**Brief:** In the entries below, find the line with "段。但问题也开始变得明显：模型越来越强，但普通人员的使" and the line with "All Rights Reserved.". Repeat exactly everything between them, those two lines included, but not the pictures.
------ Working data
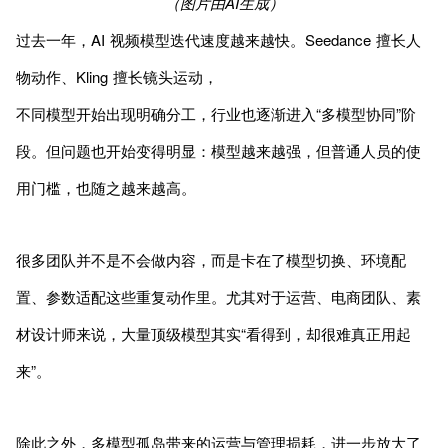
（图片由AI生成）
过去一年，AI 视频模型迭代速度越来越快。Seedance 擅长人
物动作、Kling 擅长镜头运动，
不同模型开始出现明确分工，行业也逐渐进入“多模型协同”阶
段。但问题也开始变得明显：模型越来越强，但普通人员的使
用门槛，也随之越来越高。
很多团队并不是不会做内容，而是卡在了模型切换、环境配
置、参数适配这些重复动作里。尤其对于运营、电商团队、素
材设计师来说，大量顶级模型其实“看得到，却很难真正用起
来”。
除此之外，多模型孤岛带来的运营与管理损耗，进一步放大了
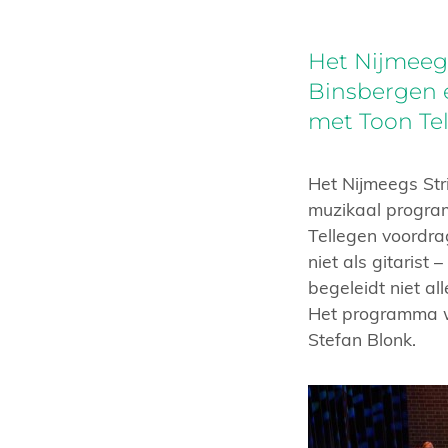
Het Nijmeegs
Binsbergen 
met Toon Tel
Het Nijmeegs Stri
muzikaal program
Tellegen voordra
niet als gitarist
begeleidt niet al
Het programma w
Stefan Blonk.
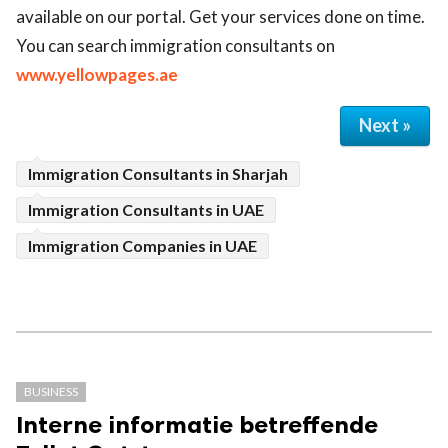
available on our portal. Get your services done on time.
You can search immigration consultants on
www.yellowpages.ae
Next »
Immigration Consultants in Sharjah
Immigration Consultants in UAE
Immigration Companies in UAE
BUSINESS
Interne informatie betreffende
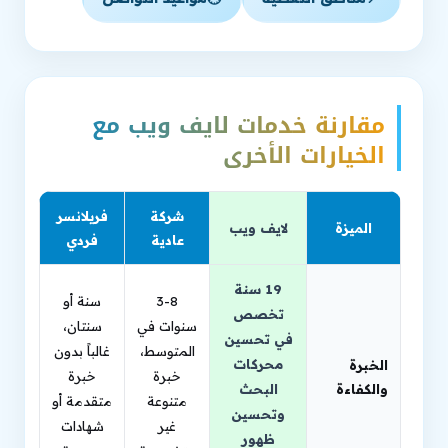
مقارنة خدمات لايف ويب مع
الخيارات الأخرى
شركة
فريلانسر
الميزة
لايف ويب
عادية
فردي
19 سنة
3-8
سنة أو
تخصص
سنوات في
سنتان،
في تحسين
المتوسط،
غالباً بدون
محركات
الخبرة
خبرة
خبرة
والكفاءة
البحث
متنوعة
متقدمة أو
وتحسين
غير
شهادات
ظهور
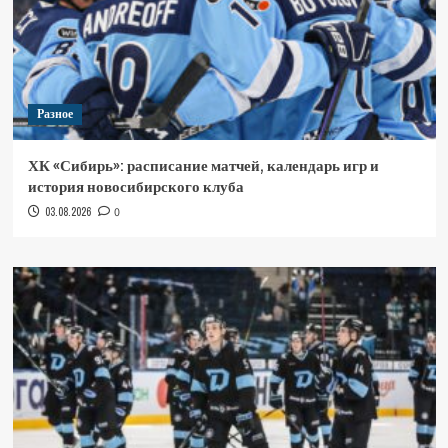
Разное
ХК «Сибирь»: расписание матчей, календарь игр и
история новосибирского клуба
03.08.2026
0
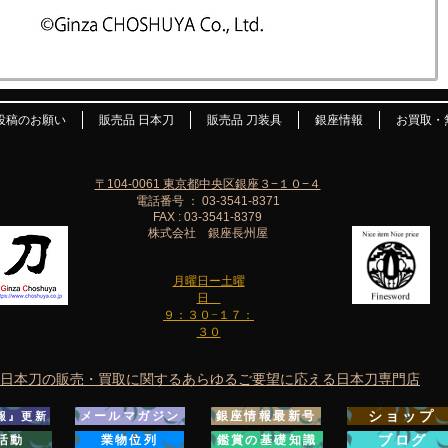
投稿のお願い
販売品 日本刀
販売品 刀装具
銀座情報
お買取・
〒104-0061 東京都中央区銀座３−１０−４
電話番号 ： 03-3541-8371
FAX : 03-3541-8379
株式会社 銀座長州屋
月曜日ー土曜
日
９：３０−１７：
３０
日本刀の販売・買取に関するあらゆるご要望に応える日本刀専門店
ショップ
メールマガジン
銀座情報最新号
報』更新
ブログ
活動
業物位列
鑑賞の基礎知識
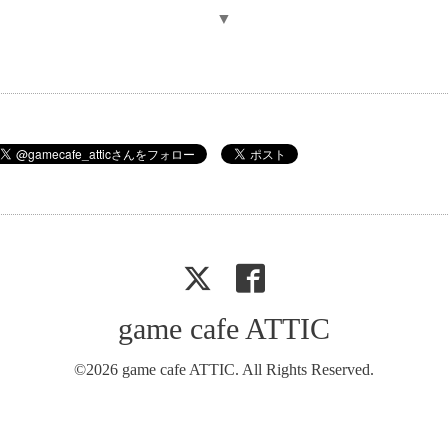
▼
game cafe ATTIC
©2026
game cafe ATTIC
. All Rights Reserved.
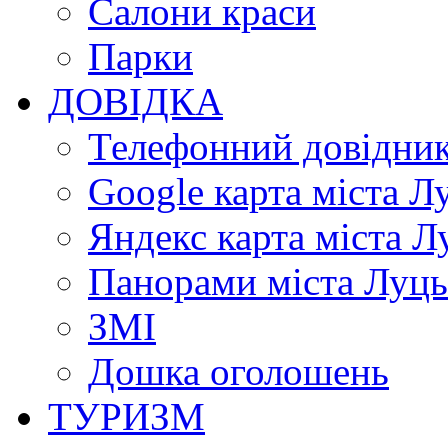
Салони краси
Парки
ДОВІДКА
Телефонний довідни
Google карта міста Л
Яндекс карта міста Л
Панорами міста Луц
ЗМІ
Дошка оголошень
ТУРИЗМ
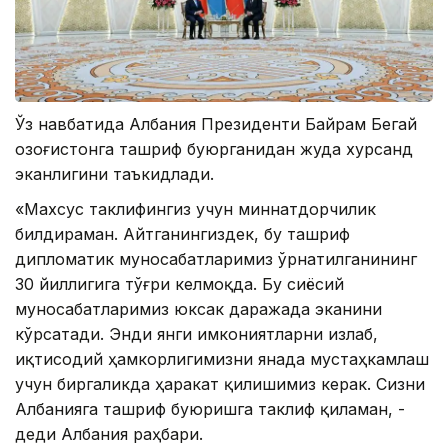
Ўз навбатида Албания Президенти Байрам Бегай
Қозоғистонга ташриф буюрганидан жуда хурсанд
эканлигини таъкидлади.
«Махсус таклифингиз учун миннатдорчилик
билдираман. Айтганингиздек, бу ташриф
дипломатик муносабатларимиз ўрнатилганининг
30 йиллигига тўғри келмоқда. Бу сиёсий
муносабатларимиз юксак даражада эканини
кўрсатади. Энди янги имкониятларни излаб,
иқтисодий ҳамкорлигимизни янада мустаҳкамлаш
учун биргаликда ҳаракат қилишимиз керак. Сизни
Албанияга ташриф буюришга таклиф қиламан, -
деди Албания раҳбари.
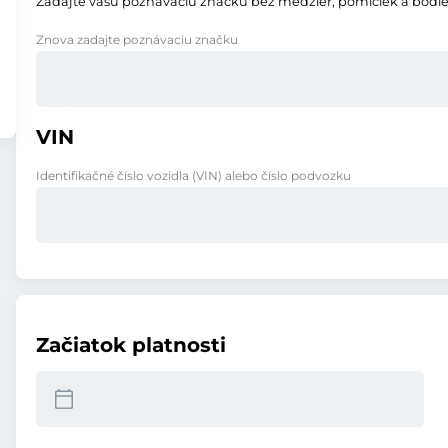
Zadajte vašu poznávaciu značku bez medzier, pomlčiek a bodie
Znova zadajte poznávaciu značku
VIN
Identifikačné číslo vozidla (VIN) alebo číslo podvozku
Začiatok platnosti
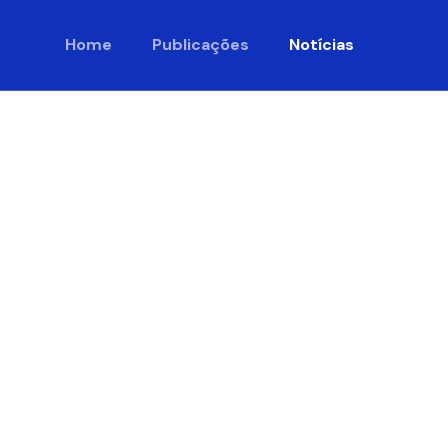
Home
Publicações
Notícias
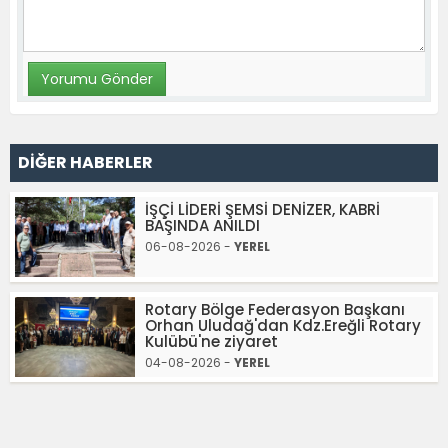
DİĞER HABERLER
İŞÇİ LİDERİ ŞEMSİ DENİZER, KABRİ
BAŞINDA ANILDI
06-08-2026 -
YEREL
Rotary Bölge Federasyon Başkanı
Orhan Uludağ'dan Kdz.Ereğli Rotary
Kulübü'ne ziyaret
04-08-2026 -
YEREL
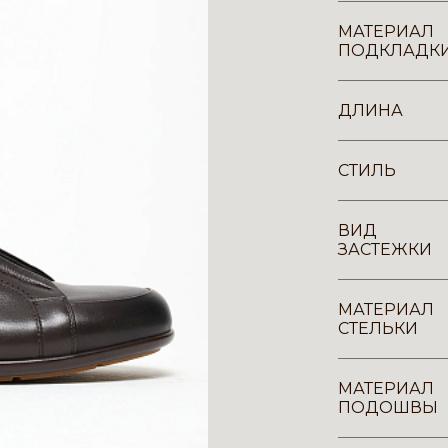
МАТЕРИАЛ
ПОДКЛАДК
ДЛИНА
СТИЛЬ
ВИД
ЗАСТЕЖКИ
МАТЕРИАЛ
СТЕЛЬКИ
МАТЕРИАЛ
ПОДОШВЫ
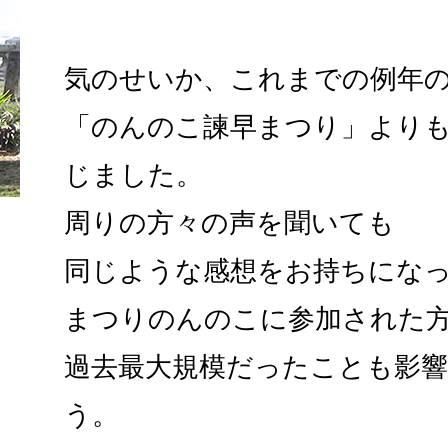
気のせいか、これまでの例年
「のんのこ諫早まつり」より
じました。
周りの方々の声を聞いても
同じような感想をお持ちにな
まつりのんのこに参加された
過去最大規模だったことも影
う。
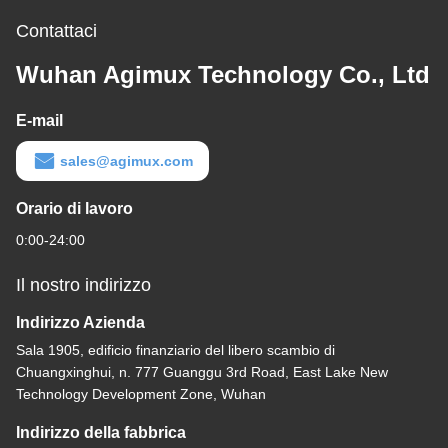
Contattaci
Wuhan Agimux Technology Co., Ltd
E-mail
sales@agimux.com
Orario di lavoro
0:00-24:00
Il nostro indirizzo
Indirizzo Azienda
Sala 1905, edificio finanziario del libero scambio di
Chuangxinghui, n. 777 Guanggu 3rd Road, East Lake New
Technology Development Zone, Wuhan
Indirizzo della fabbrica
------------
**Expected answer:**
段。但问题也开始变得明显：模型越来越强，但普通人员的使
用门槛，也随之越来越高。
很多团队并不是不会做内容，而是卡在了模型切换、环境配
置、参数适配这些重复动作里。尤其对于运营、电商团队、素
材设计师来说，大量顶级模型其实“看得到，却很难真正用起
来”。
除此之外，多模型孤岛带来的运营与管理损耗，进一步放大了
Het Nijmeegs
Binsbergen 
met Toon Tel
Het Nijmeegs Stri
muzikaal program
Tellegen voordra
niet als gitarist
begeleidt niet al
Het programma w
Stefan Blonk.
available on our portal. Get your services done on time.
You can search immigration consultants on
www.yellowpages.ae
Next »
Immigration Consultants in Sharjah
Immigration Consultants in UAE
Immigration Companies in UAE
BUSINESS
Interne informatie betreffende
مقارنة خدمات لايف ويب مع
الخيارات الأخرى
شركة
فريلانسر
الميزة
لايف ويب
عادية
فردي
19 سنة
3-8
سنة أو
تخصص
سنوات في
سنتان،
في تحسين
المتوسط،
غالباً بدون
محركات
الخبرة
خبرة
خبرة
والكفاءة
البحث
متنوعة
متقدمة أو
وتحسين
غير
شهادات
ظهور
Разное
ХК «Сибирь»: расписание матчей, календарь игр и
история новосибирского клуба
03.08.2026
0
投稿のお願い
販売品 日本刀
販売品 刀装具
銀座情報
お買取・
〒104-0061 東京都中央区銀座３−１０−４
電話番号 ： 03-3541-8371
FAX : 03-3541-8379
株式会社 銀座長州屋
月曜日ー土曜
日
９：３０−１７：
３０
日本刀の販売・買取に関するあらゆるご要望に応える日本刀専門店
ショップ
メールマガジン
銀座情報最新号
報』更新
ブログ
活動
業物位列
鑑賞の基礎知識
▼
game cafe ATTIC
©2026
game cafe ATTIC
. All Rights Reserved.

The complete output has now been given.